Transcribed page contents
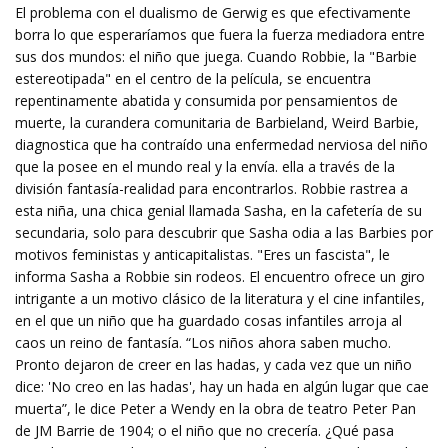
El problema con el dualismo de Gerwig es que efectivamente
borra lo que esperaríamos que fuera la fuerza mediadora entre
sus dos mundos: el niño que juega. Cuando Robbie, la "Barbie
estereotipada" en el centro de la película, se encuentra
repentinamente abatida y consumida por pensamientos de
muerte, la curandera comunitaria de Barbieland, Weird Barbie,
diagnostica que ha contraído una enfermedad nerviosa del niño
que la posee en el mundo real y la envía. ella a través de la
división fantasía-realidad para encontrarlos. Robbie rastrea a
esta niña, una chica genial llamada Sasha, en la cafetería de su
secundaria, solo para descubrir que Sasha odia a las Barbies por
motivos feministas y anticapitalistas. "Eres un fascista", le
informa Sasha a Robbie sin rodeos. El encuentro ofrece un giro
intrigante a un motivo clásico de la literatura y el cine infantiles,
en el que un niño que ha guardado cosas infantiles arroja al
caos un reino de fantasía. “Los niños ahora saben mucho.
Pronto dejaron de creer en las hadas, y cada vez que un niño
dice: 'No creo en las hadas', hay un hada en algún lugar que cae
muerta”, le dice Peter a Wendy en la obra de teatro Peter Pan
de JM Barrie de 1904; o el niño que no crecería. ¿Qué pasa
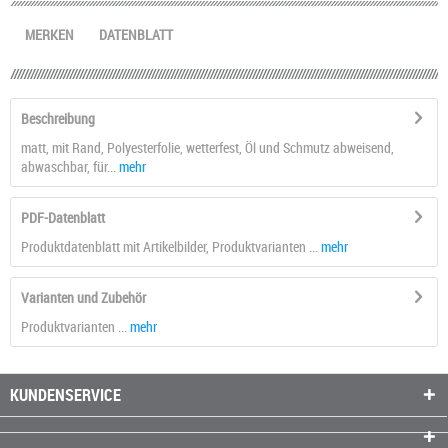
MERKEN
DATENBLATT
Beschreibung
matt, mit Rand, Polyesterfolie, wetterfest, Öl und Schmutz abweisend,
abwaschbar, für...
mehr
PDF-Datenblatt
Produktdatenblatt mit Artikelbilder, Produktvarianten ...
mehr
Varianten und Zubehör
Produktvarianten ...
mehr
KUNDENSERVICE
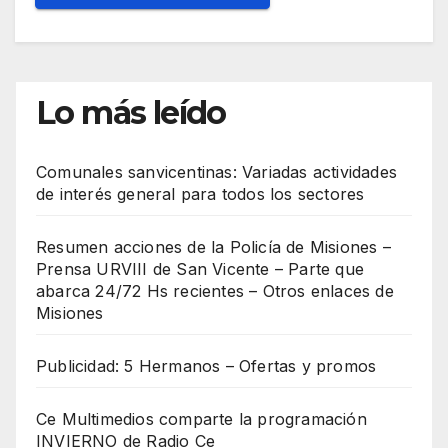
Lo más leído
Comunales sanvicentinas: Variadas actividades
de interés general para todos los sectores
Resumen acciones de la Policía de Misiones –
Prensa URVIII de San Vicente – Parte que
abarca 24/72 Hs recientes – Otros enlaces de
Misiones
Publicidad: 5 Hermanos – Ofertas y promos
Ce Multimedios comparte la programación
INVIERNO de Radio Ce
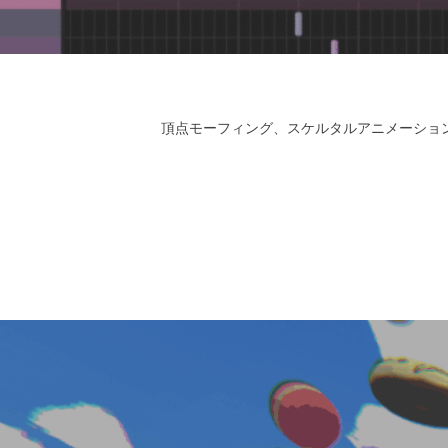
頂点モーフィング、スケルタルアニメーショ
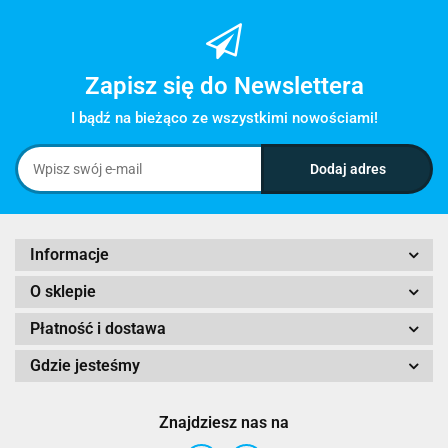
Zapisz się do Newslettera
I bądź na bieżąco ze wszystkimi nowościami!
Informacje
O sklepie
Płatność i dostawa
Gdzie jesteśmy
Znajdziesz nas na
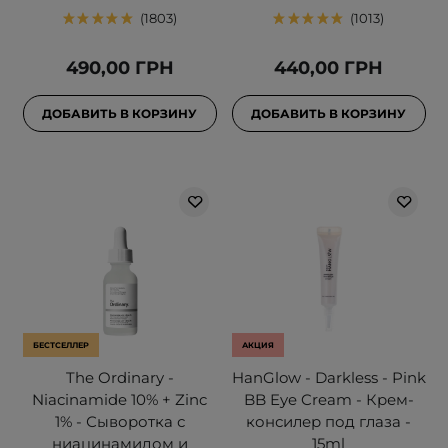
1803
1013
490,00 ГРН
440,00 ГРН
ДОБАВИТЬ В КОРЗИНУ
ДОБАВИТЬ В КОРЗИНУ
БЕСТСЕЛЛЕР
АКЦИЯ
The Ordinary -
HanGlow - Darkless - Pink
Niacinamide 10% + Zinc
BB Eye Cream - Крем-
1% - Сыворотка с
консилер под глаза -
ниацинамидом и
15ml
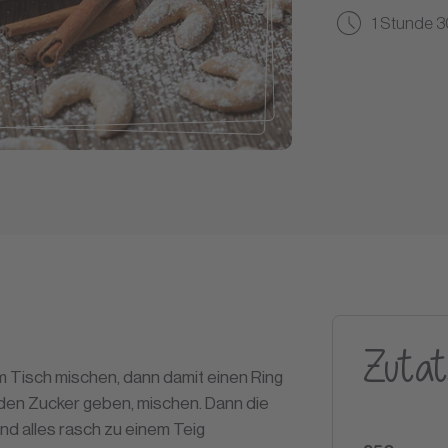
1 Stunde 
Zutat
 Tisch mischen, dann damit einen Ring
nd den Zucker geben, mischen. Dann die
d alles rasch zu einem Teig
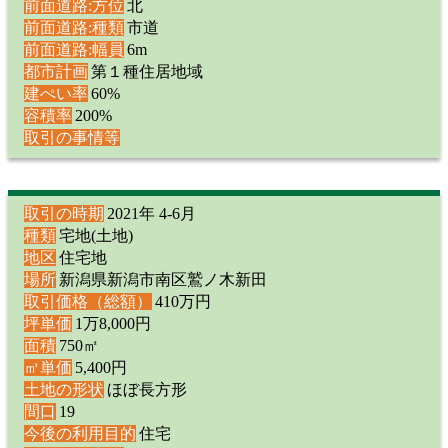
前面道路:方位
北
前面道路:種類
市道
前面道路:幅員
6m
都市計画
第１種住居地域
建ぺい率
60%
容積率
200%
取引の事情等
取引の時期
2021年 4-6月
種類
宅地(土地)
地区
住宅地
場所
新潟県新潟市南区鷲ノ木新田
取引価格（総額）
410万円
坪単価
1万8,000円
面積
750㎡
㎡単価
5,400円
土地の形状
ほぼ長方形
間口
19
今後の利用目的
住宅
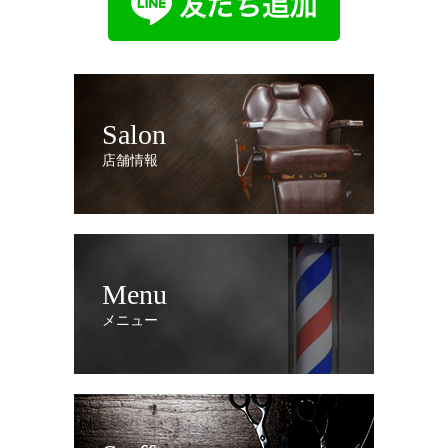
Salon
店舗情報
Menu
メニュー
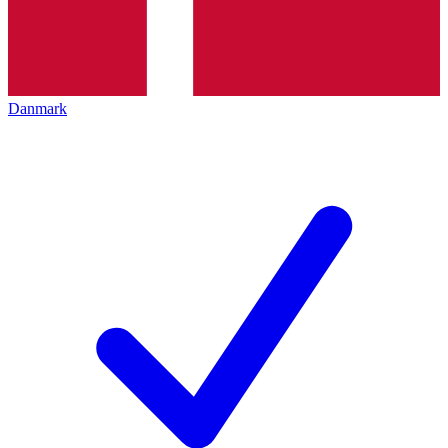
Danmark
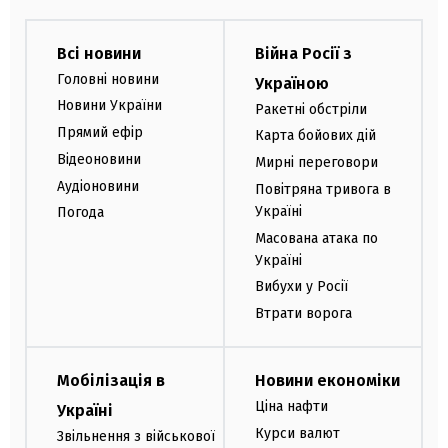
Всі новини
Війна Росії з
Головні новини
Україною
Новини України
Ракетні обстріли
Прямий ефір
Карта бойових дій
Відеоновини
Мирні переговори
Аудіоновини
Повітряна тривога в
Україні
Погода
Масована атака по
Україні
Вибухи у Росії
Втрати ворога
Мобілізація в
Новини економіки
Ціна нафти
Україні
Курси валют
Звільнення з військової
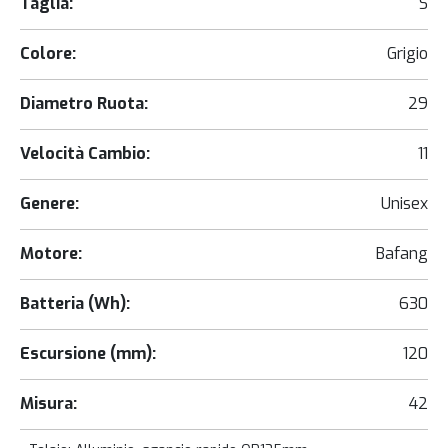
Taglia:
S
Colore:
Grigio
Diametro Ruota:
29
Velocità Cambio:
11
Genere:
Unisex
Motore:
Bafang
Batteria (Wh):
630
Escursione (mm):
120
Misura:
42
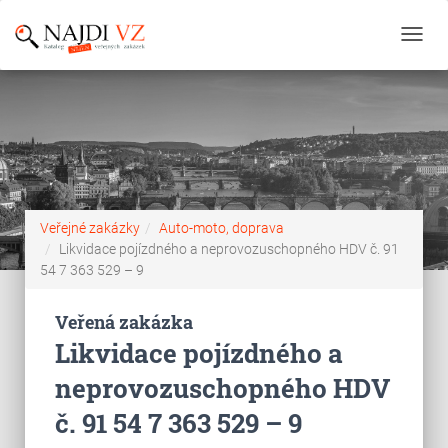
Toggl
navig
Veřejné zakázky
Auto-moto, doprava
Likvidace pojízdného a neprovozuschopného HDV č. 91
54 7 363 529 – 9
Veřená zakázka
Likvidace pojízdného a
neprovozuschopného HDV
č. 91 54 7 363 529 – 9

What is needed
Omit the pictures. Write out exactly the lines from the one containing "Ce Multimedios comparte la programación" through the last line of the entries, both of them included.

Problem solution
Ce Multimedios comparte la programación
INVIERNO de Radio Ce
頂点モーフィング、スケルタルアニメーショ
Zapisz się do Newslettera
I bądź na bieżąco ze wszystkimi nowościami!
Informacje
O sklepie
Płatność i dostawa
Gdzie jesteśmy
Znajdziesz nas na
1803
1013
490,00 ГРН
440,00 ГРН
ДОБАВИТЬ В КОРЗИНУ
ДОБАВИТЬ В КОРЗИНУ
БЕСТСЕЛЛЕР
АКЦИЯ
The Ordinary -
HanGlow - Darkless - Pink
Niacinamide 10% + Zinc
BB Eye Cream - Крем-
1% - Сыворотка с
консилер под глаза -
ниацинамидом и
15ml
1 Stunde 
Zutat
 Tisch mischen, dann damit einen Ring
nd den Zucker geben, mischen. Dann die
d alles rasch zu einem Teig
前面道路:方位
北
前面道路:種類
市道
前面道路:幅員
6m
都市計画
第１種住居地域
建ぺい率
60%
容積率
200%
取引の事情等
取引の時期
2021年 4-6月
種類
宅地(土地)
地区
住宅地
場所
新潟県新潟市南区鷲ノ木新田
取引価格（総額）
410万円
坪単価
1万8,000円
面積
750㎡
㎡単価
5,400円
土地の形状
ほぼ長方形
間口
19
今後の利用目的
住宅
Salon
店舗情報
Menu
メニュー
Danmark
Всі новини
Війна Росії з
Головні новини
Україною
Новини України
Ракетні обстріли
Прямий ефір
Карта бойових дій
Відеоновини
Мирні переговори
Аудіоновини
Повітряна тривога в
Україні
Погода
Масована атака по
Україні
Вибухи у Росії
Втрати ворога
Мобілізація в
Новини економіки
Ціна нафти
Україні
Курси валют
Звільнення з військової
Taglia:
S
Colore:
Grigio
Diametro Ruota:
29
Velocità Cambio:
11
Genere:
Unisex
Motore:
Bafang
Batteria (Wh):
630
Escursione (mm):
120
Misura:
42
Toggl
navig
Veřejné zakázky
Auto-moto, doprava
Likvidace pojízdného a neprovozuschopného HDV č. 91
54 7 363 529 – 9
Veřená zakázka
Likvidace pojízdného a
neprovozuschopného HDV
č. 91 54 7 363 529 – 9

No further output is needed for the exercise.